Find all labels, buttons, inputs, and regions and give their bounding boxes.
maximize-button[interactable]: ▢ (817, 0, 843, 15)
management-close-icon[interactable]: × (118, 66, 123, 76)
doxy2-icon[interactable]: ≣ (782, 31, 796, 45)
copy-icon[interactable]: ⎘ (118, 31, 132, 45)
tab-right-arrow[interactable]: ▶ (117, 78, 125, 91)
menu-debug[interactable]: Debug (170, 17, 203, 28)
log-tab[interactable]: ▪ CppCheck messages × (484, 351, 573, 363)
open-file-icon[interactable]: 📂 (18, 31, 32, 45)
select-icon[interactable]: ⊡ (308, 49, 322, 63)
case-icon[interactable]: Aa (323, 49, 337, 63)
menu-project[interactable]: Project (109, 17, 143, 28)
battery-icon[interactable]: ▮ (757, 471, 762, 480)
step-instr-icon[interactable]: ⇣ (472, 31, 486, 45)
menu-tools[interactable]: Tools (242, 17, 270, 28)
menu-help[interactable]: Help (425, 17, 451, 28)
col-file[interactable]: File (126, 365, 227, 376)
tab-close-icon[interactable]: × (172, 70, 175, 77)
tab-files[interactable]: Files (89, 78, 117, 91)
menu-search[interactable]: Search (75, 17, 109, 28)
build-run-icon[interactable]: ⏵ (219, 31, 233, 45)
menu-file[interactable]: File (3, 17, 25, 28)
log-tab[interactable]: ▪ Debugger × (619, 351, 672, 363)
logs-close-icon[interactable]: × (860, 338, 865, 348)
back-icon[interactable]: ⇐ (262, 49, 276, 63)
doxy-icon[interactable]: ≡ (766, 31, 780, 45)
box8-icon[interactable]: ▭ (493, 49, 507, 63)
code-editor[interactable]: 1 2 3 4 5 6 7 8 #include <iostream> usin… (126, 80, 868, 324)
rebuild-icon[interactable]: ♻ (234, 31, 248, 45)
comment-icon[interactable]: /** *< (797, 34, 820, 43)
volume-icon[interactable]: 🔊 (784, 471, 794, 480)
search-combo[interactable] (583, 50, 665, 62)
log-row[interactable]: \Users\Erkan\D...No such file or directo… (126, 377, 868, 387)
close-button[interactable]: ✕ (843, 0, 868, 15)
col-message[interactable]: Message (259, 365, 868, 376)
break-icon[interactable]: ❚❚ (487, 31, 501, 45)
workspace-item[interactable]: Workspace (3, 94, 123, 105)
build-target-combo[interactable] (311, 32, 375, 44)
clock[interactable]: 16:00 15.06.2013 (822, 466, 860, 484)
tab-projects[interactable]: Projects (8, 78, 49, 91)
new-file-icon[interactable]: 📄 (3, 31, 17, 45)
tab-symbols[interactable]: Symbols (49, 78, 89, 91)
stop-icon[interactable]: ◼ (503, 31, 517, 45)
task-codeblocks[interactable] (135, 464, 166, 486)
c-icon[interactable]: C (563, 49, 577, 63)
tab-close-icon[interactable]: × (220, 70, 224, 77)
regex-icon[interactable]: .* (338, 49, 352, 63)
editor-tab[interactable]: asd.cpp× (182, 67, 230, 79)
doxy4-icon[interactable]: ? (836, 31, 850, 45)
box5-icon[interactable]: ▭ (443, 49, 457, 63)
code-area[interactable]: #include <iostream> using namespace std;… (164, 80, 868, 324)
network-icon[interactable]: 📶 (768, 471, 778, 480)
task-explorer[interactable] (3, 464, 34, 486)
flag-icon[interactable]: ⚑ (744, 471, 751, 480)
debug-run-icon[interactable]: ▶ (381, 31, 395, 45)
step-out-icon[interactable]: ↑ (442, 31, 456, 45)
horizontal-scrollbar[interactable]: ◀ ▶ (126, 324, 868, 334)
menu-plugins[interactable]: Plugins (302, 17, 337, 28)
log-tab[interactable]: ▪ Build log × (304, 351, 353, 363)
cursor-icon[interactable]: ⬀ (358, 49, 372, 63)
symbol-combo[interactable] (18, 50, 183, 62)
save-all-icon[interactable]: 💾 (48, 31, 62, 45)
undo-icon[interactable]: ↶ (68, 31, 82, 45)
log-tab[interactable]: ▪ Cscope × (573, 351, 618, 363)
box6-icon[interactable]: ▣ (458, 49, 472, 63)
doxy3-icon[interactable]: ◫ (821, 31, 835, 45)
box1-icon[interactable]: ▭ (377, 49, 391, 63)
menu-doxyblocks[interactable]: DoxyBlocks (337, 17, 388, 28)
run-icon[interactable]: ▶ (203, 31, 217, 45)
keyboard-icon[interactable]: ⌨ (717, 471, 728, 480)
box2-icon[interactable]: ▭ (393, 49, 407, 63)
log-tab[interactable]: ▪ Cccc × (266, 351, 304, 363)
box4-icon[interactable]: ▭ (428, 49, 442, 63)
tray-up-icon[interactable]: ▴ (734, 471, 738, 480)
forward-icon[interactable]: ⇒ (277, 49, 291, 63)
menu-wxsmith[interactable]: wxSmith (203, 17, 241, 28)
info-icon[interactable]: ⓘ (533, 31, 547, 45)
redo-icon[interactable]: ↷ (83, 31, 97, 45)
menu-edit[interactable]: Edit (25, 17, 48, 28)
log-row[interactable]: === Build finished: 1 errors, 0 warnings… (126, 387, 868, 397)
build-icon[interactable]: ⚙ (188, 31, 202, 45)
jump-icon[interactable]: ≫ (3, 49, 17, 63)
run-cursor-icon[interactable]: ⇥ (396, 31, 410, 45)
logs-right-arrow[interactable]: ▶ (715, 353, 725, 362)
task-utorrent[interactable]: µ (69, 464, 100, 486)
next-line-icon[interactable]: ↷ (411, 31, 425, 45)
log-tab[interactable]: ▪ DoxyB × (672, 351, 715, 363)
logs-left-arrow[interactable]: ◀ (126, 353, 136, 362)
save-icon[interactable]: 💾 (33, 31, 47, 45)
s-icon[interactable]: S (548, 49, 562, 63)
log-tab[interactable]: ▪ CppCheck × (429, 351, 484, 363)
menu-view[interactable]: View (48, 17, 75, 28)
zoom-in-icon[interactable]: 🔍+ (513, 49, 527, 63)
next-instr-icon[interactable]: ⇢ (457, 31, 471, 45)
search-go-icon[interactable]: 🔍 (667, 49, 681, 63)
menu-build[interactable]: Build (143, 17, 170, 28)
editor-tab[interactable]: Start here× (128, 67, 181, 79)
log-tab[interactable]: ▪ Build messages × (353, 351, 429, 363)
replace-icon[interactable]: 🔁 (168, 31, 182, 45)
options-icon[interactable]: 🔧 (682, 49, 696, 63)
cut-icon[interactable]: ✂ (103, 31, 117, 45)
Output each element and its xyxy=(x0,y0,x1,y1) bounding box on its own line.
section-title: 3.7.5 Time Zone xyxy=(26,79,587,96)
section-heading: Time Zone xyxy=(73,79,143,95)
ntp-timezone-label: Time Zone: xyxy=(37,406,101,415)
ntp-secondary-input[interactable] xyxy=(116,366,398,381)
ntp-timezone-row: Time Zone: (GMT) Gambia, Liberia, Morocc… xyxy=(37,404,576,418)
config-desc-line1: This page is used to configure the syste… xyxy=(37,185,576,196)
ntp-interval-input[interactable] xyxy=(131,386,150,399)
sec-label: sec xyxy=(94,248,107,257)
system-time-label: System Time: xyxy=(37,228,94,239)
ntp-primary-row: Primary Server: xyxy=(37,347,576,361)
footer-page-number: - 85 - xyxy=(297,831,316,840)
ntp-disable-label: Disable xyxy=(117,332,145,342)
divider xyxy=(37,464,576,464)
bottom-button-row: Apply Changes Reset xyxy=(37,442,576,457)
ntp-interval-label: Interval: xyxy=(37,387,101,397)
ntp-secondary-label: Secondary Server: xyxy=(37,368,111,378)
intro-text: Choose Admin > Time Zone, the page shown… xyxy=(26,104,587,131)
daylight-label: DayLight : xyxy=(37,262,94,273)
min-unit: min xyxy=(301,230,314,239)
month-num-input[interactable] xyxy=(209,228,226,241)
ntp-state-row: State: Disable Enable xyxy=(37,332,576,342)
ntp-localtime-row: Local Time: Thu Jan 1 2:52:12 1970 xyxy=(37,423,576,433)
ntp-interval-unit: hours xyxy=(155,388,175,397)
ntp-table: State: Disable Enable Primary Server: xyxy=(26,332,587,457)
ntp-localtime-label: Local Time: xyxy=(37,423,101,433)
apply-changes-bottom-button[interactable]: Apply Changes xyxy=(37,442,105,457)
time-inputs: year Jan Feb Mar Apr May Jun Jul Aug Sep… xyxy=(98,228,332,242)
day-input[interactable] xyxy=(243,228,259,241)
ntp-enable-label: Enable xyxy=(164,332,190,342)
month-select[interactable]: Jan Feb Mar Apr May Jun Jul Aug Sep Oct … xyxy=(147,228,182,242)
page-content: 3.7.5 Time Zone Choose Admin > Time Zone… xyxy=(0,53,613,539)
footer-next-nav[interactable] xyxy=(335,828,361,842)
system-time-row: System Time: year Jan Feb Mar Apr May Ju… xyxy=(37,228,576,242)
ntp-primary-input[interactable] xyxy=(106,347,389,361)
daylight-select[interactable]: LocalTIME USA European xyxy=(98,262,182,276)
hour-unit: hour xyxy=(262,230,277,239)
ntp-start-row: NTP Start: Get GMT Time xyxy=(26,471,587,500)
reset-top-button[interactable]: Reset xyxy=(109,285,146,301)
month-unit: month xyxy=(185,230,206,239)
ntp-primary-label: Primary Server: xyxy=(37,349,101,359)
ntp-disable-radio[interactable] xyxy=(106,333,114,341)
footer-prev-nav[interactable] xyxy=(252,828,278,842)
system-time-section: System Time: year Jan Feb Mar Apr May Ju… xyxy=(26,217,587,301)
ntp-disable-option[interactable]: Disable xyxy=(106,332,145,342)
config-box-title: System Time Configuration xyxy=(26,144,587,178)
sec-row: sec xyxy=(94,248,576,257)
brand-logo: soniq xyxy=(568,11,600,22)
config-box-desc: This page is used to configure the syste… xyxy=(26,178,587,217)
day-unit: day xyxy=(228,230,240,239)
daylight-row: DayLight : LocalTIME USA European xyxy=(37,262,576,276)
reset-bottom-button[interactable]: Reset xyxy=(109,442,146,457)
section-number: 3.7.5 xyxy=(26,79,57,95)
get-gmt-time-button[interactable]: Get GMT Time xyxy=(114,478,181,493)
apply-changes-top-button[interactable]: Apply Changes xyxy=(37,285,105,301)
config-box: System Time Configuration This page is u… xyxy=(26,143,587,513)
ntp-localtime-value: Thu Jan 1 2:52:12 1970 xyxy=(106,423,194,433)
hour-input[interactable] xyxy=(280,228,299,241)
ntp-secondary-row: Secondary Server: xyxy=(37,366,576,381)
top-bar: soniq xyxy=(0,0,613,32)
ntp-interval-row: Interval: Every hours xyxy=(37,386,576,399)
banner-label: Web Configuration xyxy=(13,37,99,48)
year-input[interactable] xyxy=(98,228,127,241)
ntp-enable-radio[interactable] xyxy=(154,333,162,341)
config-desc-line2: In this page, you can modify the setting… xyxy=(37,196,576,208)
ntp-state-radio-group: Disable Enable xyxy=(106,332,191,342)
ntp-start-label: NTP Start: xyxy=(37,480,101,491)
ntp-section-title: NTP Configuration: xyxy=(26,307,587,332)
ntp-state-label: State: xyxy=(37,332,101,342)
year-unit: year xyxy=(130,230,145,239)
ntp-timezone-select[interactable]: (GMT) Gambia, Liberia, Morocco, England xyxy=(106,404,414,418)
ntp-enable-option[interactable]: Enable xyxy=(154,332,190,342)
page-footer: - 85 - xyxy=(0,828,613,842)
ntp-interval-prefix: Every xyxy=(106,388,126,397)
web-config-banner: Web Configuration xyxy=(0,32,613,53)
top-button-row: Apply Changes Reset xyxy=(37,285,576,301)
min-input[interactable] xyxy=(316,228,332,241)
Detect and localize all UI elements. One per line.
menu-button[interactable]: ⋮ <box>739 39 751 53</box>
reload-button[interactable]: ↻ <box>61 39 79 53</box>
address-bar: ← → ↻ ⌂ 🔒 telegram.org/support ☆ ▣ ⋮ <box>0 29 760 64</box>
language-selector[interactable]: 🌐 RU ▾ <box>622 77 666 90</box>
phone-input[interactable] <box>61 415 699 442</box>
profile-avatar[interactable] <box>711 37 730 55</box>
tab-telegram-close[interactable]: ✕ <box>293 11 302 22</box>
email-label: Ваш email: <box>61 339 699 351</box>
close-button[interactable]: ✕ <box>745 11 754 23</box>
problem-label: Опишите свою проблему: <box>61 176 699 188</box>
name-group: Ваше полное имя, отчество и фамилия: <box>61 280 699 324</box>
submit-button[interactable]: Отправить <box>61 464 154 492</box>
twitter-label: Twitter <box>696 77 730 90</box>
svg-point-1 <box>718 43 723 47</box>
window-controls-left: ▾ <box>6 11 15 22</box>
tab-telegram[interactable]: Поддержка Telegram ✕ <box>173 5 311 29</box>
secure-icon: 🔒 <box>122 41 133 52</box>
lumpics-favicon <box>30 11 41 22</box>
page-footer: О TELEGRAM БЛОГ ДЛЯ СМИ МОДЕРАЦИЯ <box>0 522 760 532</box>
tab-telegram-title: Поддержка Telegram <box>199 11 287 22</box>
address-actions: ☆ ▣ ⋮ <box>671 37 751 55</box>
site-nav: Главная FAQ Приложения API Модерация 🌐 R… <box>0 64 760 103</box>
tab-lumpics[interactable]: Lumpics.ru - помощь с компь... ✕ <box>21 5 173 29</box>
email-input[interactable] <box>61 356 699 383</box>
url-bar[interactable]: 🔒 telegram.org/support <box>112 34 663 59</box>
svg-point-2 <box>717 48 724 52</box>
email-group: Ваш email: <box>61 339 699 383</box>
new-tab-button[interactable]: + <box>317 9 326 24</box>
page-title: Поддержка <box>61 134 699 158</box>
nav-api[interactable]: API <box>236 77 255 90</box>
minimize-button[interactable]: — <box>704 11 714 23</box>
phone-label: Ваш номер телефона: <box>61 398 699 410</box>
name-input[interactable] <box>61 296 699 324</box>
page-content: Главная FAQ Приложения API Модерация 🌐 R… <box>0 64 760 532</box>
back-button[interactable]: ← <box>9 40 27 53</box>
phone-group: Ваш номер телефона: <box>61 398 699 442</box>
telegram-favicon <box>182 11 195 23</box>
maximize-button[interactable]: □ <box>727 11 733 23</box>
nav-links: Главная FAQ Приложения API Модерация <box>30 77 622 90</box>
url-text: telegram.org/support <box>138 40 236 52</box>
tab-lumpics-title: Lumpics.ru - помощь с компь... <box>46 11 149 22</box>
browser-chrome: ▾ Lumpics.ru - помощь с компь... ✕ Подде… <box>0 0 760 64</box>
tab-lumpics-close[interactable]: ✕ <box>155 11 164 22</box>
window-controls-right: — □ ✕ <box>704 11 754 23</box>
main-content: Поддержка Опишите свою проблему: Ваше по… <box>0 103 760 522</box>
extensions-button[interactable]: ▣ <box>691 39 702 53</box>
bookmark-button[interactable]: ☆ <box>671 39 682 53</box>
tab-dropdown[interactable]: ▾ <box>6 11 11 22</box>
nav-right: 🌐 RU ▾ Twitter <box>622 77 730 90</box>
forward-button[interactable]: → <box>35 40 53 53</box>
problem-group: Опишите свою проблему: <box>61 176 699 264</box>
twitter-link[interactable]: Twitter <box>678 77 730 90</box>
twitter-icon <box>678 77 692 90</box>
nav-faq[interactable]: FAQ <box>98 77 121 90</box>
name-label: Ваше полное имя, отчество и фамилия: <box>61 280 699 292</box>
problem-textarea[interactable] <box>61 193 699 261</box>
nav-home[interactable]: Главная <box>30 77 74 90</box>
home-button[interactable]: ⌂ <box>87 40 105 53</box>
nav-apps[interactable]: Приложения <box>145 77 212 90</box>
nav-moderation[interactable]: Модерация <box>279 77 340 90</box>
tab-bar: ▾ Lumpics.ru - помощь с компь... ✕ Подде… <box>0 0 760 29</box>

⁂

Exercise objective -
The answer must be a single number: how many lines above contain the word "right".

Answer for this exercise -
4